Physicists Guide a Single Ion Through a Bose-Einstein Condensate

Guide Single Ion Through Bose Einstein Condensate

The trajectory of a positively charged ion (yellow) through the BEC (green) can only be visualized artistically. The ion microscope, which is already being developed at the institute promises to make this path directly visible in the future with a resolution of below 200 nanometers. Credit: Celina Brandes

Transport processes are ubiquitous in nature but still raise many questions. The research team around Florian Meinert from the 5th Institute of Physics at the University of Stuttgart has now developed a new method that allows them to observe a single charged particle on its path through a dense cloud of ultracold atoms. The results were published in the prestigious journal Physical Review Letters and are subject in a Viewpoint of the accompanying popular science journal Physics.

Meinert‘s team uses a so-called Bose Einstein condensate (BEC) for their experiments. This exotic state of matter consists of a dense cloud of ultracold atoms.  By means of sophisticated laser excitation, the researchers create a single Rydberg atom within the gas.

In this giant atom, the electron is a thousand times further away from the nucleus than in the ground state and thus only very weakly bound to the core. With a specially designed sequence of electric field pulses, the researchers snatch the electron away from the atom. The formerly neutral atom turns into a positively charged ion that remains nearly at rest despite the process of detaching the electron.

In a next step, the researchers use precise electric fields to pull the ion in a controlled way through the dense cloud of atoms in the BEC. The ion picks up speed in the electric field, collides on its way with other atoms, slows down and is accelerated again by the electric field. The interplay between acceleration and deceleration by collisions leads to a constant motion of the ion through the BEC.

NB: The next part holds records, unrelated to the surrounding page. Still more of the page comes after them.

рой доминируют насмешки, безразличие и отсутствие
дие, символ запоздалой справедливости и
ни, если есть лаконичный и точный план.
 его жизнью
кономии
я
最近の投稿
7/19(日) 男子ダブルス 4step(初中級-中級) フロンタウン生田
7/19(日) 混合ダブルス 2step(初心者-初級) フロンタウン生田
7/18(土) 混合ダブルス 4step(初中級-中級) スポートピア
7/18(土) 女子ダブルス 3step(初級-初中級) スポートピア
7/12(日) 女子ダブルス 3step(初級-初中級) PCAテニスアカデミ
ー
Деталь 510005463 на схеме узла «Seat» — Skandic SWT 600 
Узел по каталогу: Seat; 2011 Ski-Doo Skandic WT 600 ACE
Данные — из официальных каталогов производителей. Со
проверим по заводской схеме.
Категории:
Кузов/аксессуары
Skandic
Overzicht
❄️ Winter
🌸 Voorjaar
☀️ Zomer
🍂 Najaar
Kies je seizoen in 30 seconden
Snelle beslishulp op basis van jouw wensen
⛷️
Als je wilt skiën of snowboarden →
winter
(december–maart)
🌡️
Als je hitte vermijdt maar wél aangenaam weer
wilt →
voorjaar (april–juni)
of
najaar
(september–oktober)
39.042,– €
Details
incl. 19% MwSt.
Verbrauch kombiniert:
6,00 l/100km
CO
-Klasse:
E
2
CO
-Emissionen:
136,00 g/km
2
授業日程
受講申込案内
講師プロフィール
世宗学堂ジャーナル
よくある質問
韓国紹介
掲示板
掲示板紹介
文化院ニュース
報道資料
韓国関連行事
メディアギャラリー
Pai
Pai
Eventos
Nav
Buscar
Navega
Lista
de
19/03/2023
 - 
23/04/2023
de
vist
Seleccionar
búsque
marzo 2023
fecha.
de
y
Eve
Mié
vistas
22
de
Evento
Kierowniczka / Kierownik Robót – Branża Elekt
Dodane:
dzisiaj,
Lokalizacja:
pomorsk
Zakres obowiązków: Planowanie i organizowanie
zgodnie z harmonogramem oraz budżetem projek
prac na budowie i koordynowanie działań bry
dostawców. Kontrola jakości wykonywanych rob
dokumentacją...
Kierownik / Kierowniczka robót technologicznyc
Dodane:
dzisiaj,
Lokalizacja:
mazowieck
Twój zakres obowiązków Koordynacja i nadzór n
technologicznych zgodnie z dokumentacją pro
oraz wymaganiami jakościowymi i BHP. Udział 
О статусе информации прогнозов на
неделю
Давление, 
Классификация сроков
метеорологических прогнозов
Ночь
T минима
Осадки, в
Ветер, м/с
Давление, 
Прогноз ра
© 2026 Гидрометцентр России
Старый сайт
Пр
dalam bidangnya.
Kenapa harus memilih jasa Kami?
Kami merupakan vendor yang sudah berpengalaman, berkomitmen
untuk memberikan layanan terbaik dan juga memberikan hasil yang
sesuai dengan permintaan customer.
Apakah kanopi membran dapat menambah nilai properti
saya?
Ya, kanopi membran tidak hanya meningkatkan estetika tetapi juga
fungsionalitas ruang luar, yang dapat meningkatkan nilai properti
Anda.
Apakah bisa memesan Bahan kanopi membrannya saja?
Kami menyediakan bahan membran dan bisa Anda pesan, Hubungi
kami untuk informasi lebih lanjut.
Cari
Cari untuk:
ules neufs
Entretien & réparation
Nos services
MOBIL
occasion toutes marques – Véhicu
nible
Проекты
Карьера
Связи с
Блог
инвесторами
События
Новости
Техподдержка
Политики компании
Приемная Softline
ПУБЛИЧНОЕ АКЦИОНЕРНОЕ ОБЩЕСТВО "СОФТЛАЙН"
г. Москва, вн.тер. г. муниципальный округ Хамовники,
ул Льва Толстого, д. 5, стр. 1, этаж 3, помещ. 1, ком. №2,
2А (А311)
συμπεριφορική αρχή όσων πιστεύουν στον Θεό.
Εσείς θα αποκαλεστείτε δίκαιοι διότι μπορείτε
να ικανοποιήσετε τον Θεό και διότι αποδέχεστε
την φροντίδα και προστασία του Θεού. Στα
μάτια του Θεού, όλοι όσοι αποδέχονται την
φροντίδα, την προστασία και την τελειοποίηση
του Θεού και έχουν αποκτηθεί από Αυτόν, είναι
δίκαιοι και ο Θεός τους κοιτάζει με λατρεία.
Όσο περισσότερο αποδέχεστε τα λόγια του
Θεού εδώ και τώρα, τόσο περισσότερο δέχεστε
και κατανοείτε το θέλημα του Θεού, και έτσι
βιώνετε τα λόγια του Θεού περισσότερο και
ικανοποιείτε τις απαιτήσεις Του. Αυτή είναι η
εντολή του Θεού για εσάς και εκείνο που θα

“This new approach allows us to measure the mobility of a single ion in a Bose Einstein condensate for the very first time,” said Thomas Dieterle, PhD student on the experiment. The researchers’ next goal is to observe collisions between a single ion and atoms at even lower temperatures, where quantum mechanics instead of classical mechanics dictates the processes.

“In the future, our newly created model system — the transport of a single ion — will allow for a better understanding of more complex transport processes that are relevant in many-body systems, e.g. in certain solids or in superconductors,” said Meinert. These measurements are also an important step on the way to investigate exotic quasi-particles, so-called polarons, which can arise through interaction between atoms and ions.

The neighboring lab at the institute already works on an ion microscope that will allow to directly observe collisions between atoms and ions. While an electron microscope uses negatively charged particles to create an image, this is what happens in an ion microscope with positively charged ions. Electrostatic lenses deflect ions similar to light rays in a classical optical microscope.

Reference: “Transport of a Single Cold Ion Immersed in a Bose-Einstein Condensate” by T. Dieterle, M. Berngruber, C. Hölzl, R. Löw, K. Jachymski, T. Pfau and F. Meinert, 19 January 2021, Physical Review Letters.